▶ _Task item_
Write out every record below exactly, so that nothing differs from what is shown.

▶ _Data provided_
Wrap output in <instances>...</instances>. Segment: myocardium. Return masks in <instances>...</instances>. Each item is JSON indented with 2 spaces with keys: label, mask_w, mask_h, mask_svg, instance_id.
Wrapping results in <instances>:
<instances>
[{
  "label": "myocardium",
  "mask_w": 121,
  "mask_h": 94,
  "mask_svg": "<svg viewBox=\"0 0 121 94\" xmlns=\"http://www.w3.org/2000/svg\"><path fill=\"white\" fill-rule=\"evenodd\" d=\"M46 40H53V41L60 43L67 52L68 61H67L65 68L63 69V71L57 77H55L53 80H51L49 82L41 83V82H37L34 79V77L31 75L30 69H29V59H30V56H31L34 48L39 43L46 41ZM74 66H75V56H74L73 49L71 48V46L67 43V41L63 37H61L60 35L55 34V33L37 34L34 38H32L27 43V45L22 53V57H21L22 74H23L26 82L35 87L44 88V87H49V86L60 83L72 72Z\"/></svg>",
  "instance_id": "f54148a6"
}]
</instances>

▶ _Reply to the exercise_
Wrap output in <instances>...</instances>. Segment: myocardium. Return masks in <instances>...</instances>. Each item is JSON indented with 2 spaces with keys: label, mask_w, mask_h, mask_svg, instance_id.
Wrapping results in <instances>:
<instances>
[{
  "label": "myocardium",
  "mask_w": 121,
  "mask_h": 94,
  "mask_svg": "<svg viewBox=\"0 0 121 94\" xmlns=\"http://www.w3.org/2000/svg\"><path fill=\"white\" fill-rule=\"evenodd\" d=\"M46 40H53V41L60 43L67 52L68 61H67L65 68L63 69V71L57 77H55L53 80H51L49 82L41 83V82H37L34 79V77L31 75L30 69H29V59H30V56H31L34 48L39 43L46 41ZM74 66H75V56H74L73 49L71 48V46L67 43V41L63 37H61L60 35L55 34V33L37 34L34 38H32L27 43V45L22 53V57H21L22 74H23L26 82L35 87L44 88V87H49V86L60 83L72 72Z\"/></svg>",
  "instance_id": "f54148a6"
}]
</instances>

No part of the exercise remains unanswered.